Encontro Concha Buika no meio da tarde no restaurante Antonietta, colado ao cemitério da Consolação.
Ninguém no mundo a chama de Concha. Em todos os continentes, ela é chamada apenas de Buika. Apenas a mãe a chama de Conchita. Ela só conheceu o pai há 8 meses, quando ele morreu. Vinda de Maiorca, Espanha, ela e os 6 irmãos foram criados pela mãe, após o pai abandonar a família que imigrara da África (ela tinha 9 anos e diz que não se recorda dele da infância).
No filme A Pele que Habito, de Almodóvar, Buika canta duas músicas, uma delas interpretando ela mesma numa festa. Ela canta no sábado no HSBC, em São Paulo.
Atualmente, Buika vive em Miami. É poeta (acaba de lançar A los que amaron a mujeres dificiles y acabaron por soltarse). Não crê em vida após a morte. “Os vivos é que têm a capacidade de serem filhos da puta. Os mortos não”.
Conversamos muito e rimos muito. Uns trechinhos da conversa:
“Desde que pude ouvir, eu canto. Sempre que se canta é para conseguir algo. Eu já cantei para conseguir companhia, por dinheiro, por aplausos. Aos 16 anos, subi pela primeira vez num palco e nunca mais desci”

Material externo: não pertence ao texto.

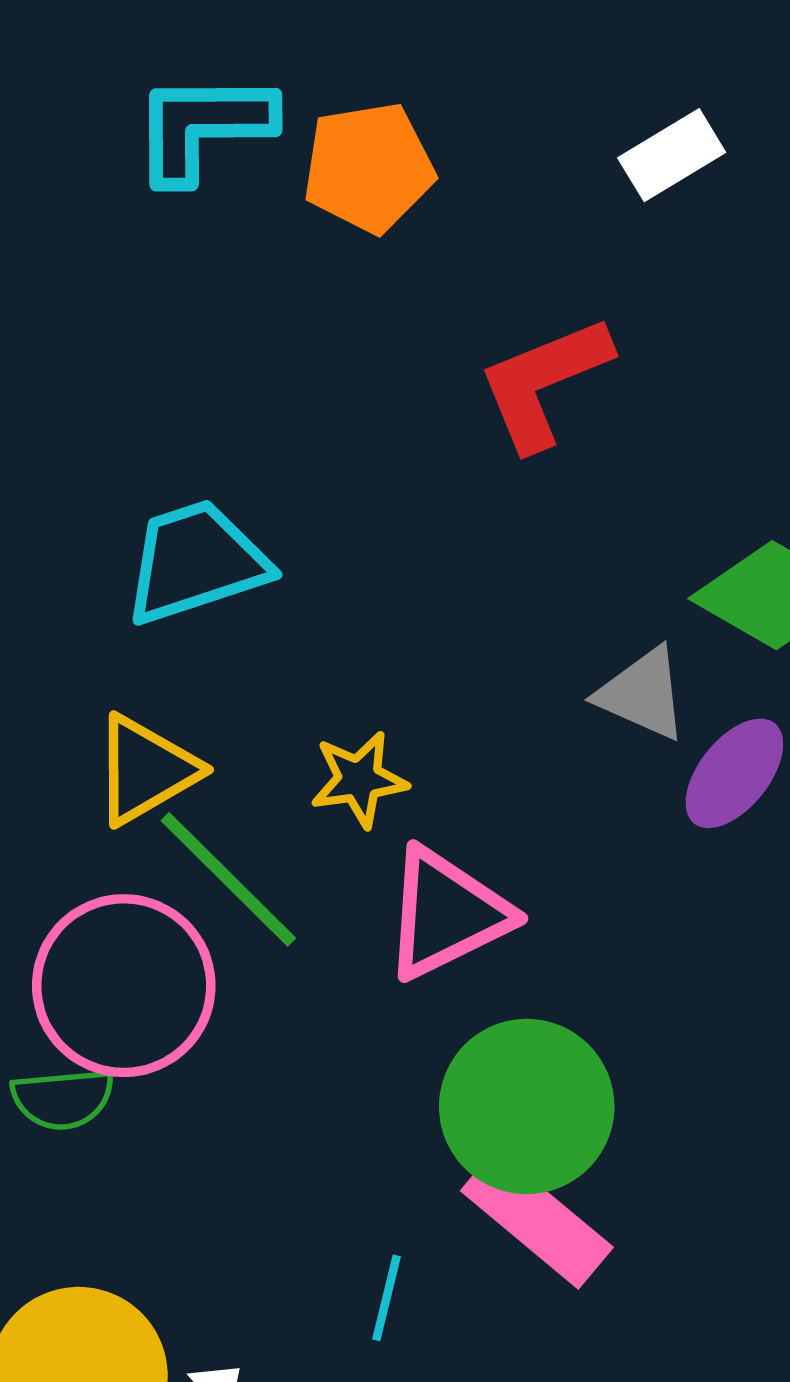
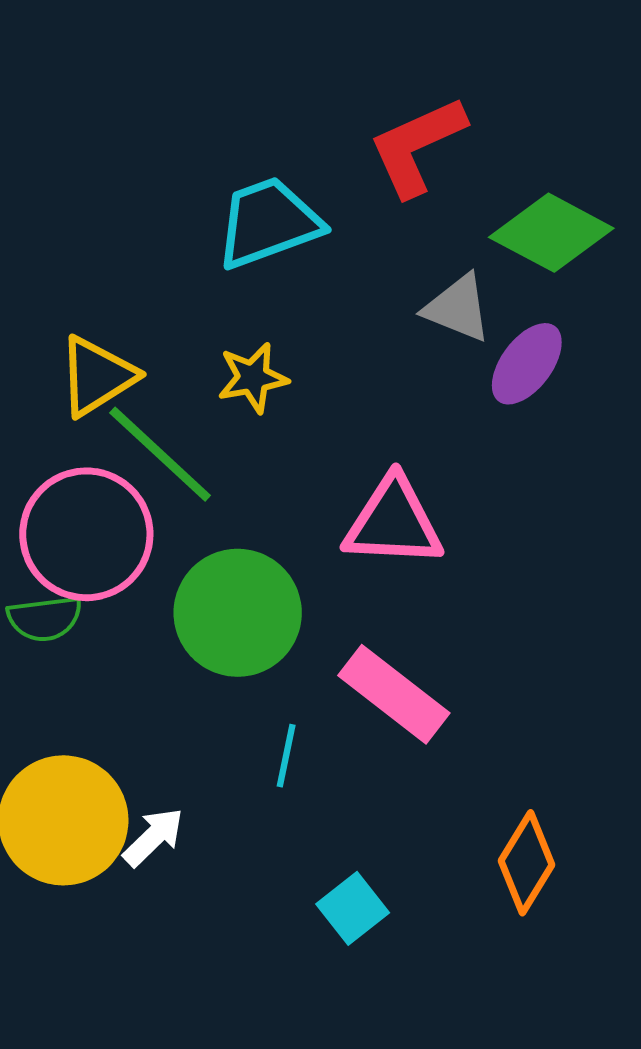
red L-shape: (544, 383) -> (417, 146), moved
cyan trapezoid: (196, 562) -> (268, 223), moved
pink triangle: (446, 914) -> (393, 522), moved, turned 31
green circle: (527, 1106) -> (238, 613), moved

“Os seres humanos são muito básicos. Guardamos os mesmos segredos, e acontece a mesma coisa com os países. Por isso, quando colocamos os segredos em nossas canções, tanta gente se reconhece nelas. É por isso que não vejo diferença entre o público de Madri ou São Paulo Las Vegas. Porque sinto que passamos anos guardando os nossos segredos, é bom expô-los. Compor, para mim, é dizer a verdade sem medo. Você sabe por que um segredo é um segredo? Não é porque tenha medo de ser descoberto, mas de não ser compreendido. Por isso os guardamos. Porém, quando se ouve o seu segredo em uma canção, se entende tudo”.

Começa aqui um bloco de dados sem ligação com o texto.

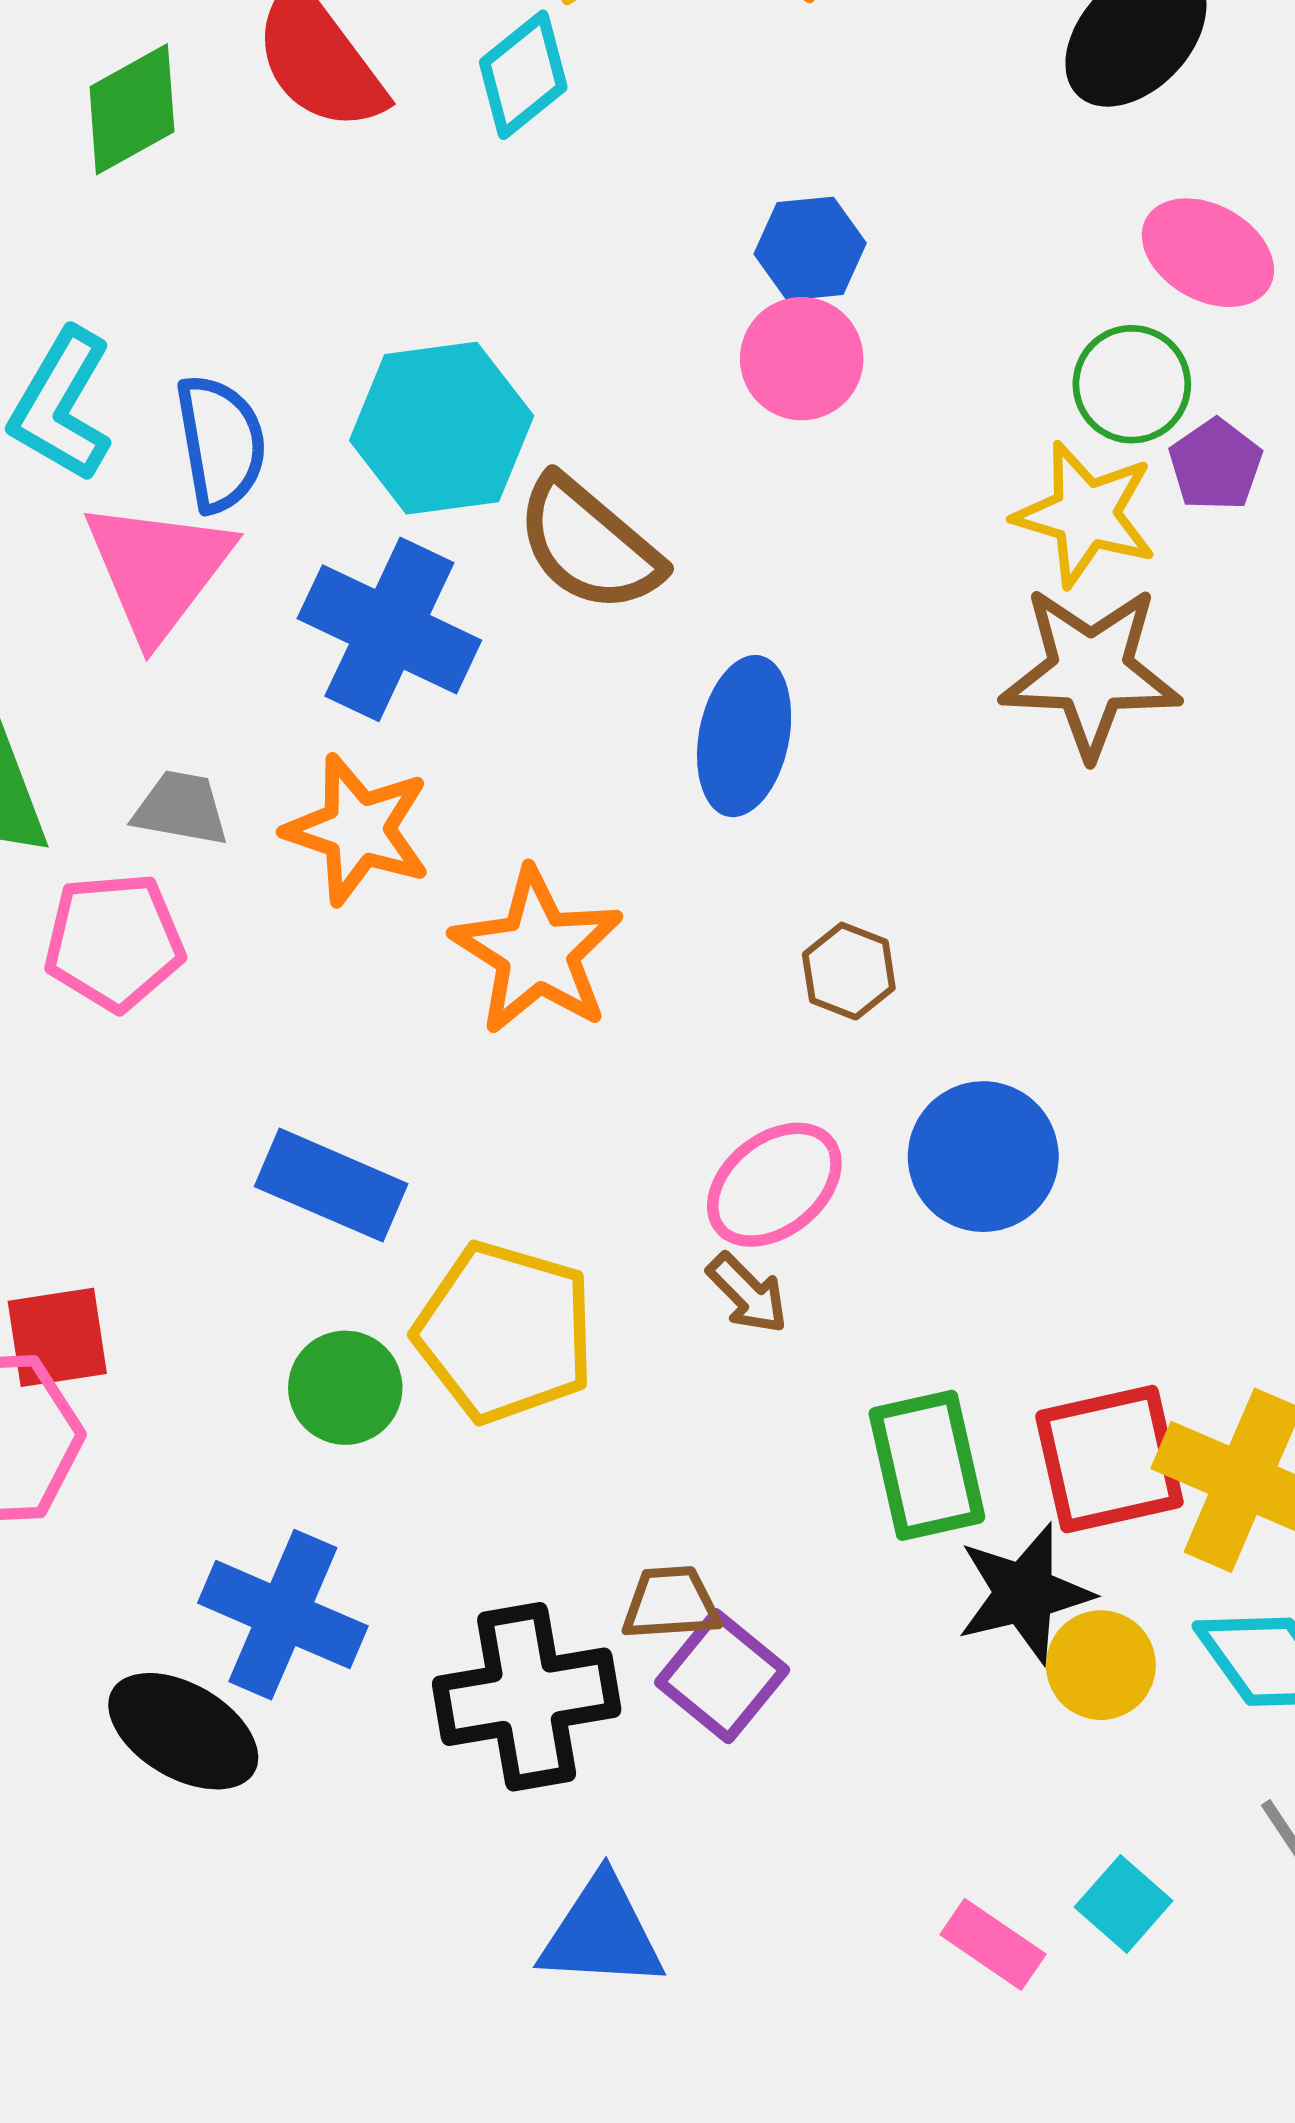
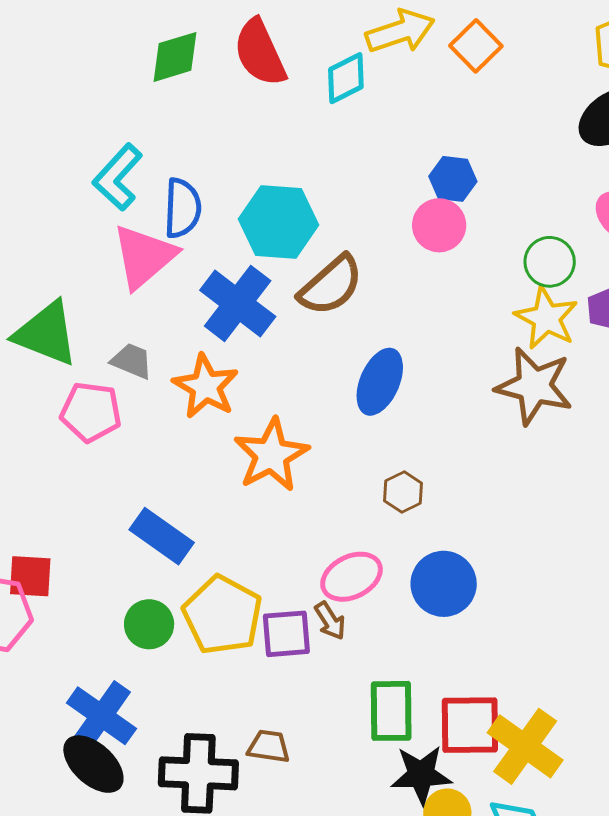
green circle: (1132, 384) -> (550, 262), moved
brown semicircle: (589, 545) -> (331, 285), turned -94
purple square: (722, 1676) -> (286, 634), moved, turned 34
black ellipse: (183, 1731) -> (93, 764), moved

“Não me lembro de cantoras em especial do meu passado. O que mais me recordo é o silêncio. No silêncio se concentra toda a música do mundo, todas as revelações. Sabia que a palavra silêncio não existe na maior parte dos países africanos? Porque o silêncio é uma mentira, é um sonho. O branco também é uma mentira, também é outro sonho, não existe”.
“Não sei nada (sobre se sua música encontra ressonância da dos tuaregues). Tudo que podes ouvir através de mim são coisas que tu sabes. Na realidade eu não sei nada. A música é isso, ela serve para que te ouças através de outras pessoas. Não me sinto responsável pelo que tu sentes quando me escutas”.
“Creio na rebeldia depois dos 40 anos. Quando você é rebelde com 40, 50 anos, você muda as coisas. Com 15 anos, não mudas nada. Porque não entendes porque és rebelde. Não tens discurso, não tens argumentos, te faltam conhecimentos”.
“Creio nas catedrais de sons (sobre a música eletrônica). As big bands do passado eram catedrais sonoras. Faziam coisas que não se pode fazer com um trio, com um quarteto. A música eletrônica nos dá a possibilidade de construir essas catedrais. Não substitui nada. Eu gosto da investigação de sons, fico encantada”.
Buika fez o que considero o melhor show do ano passado.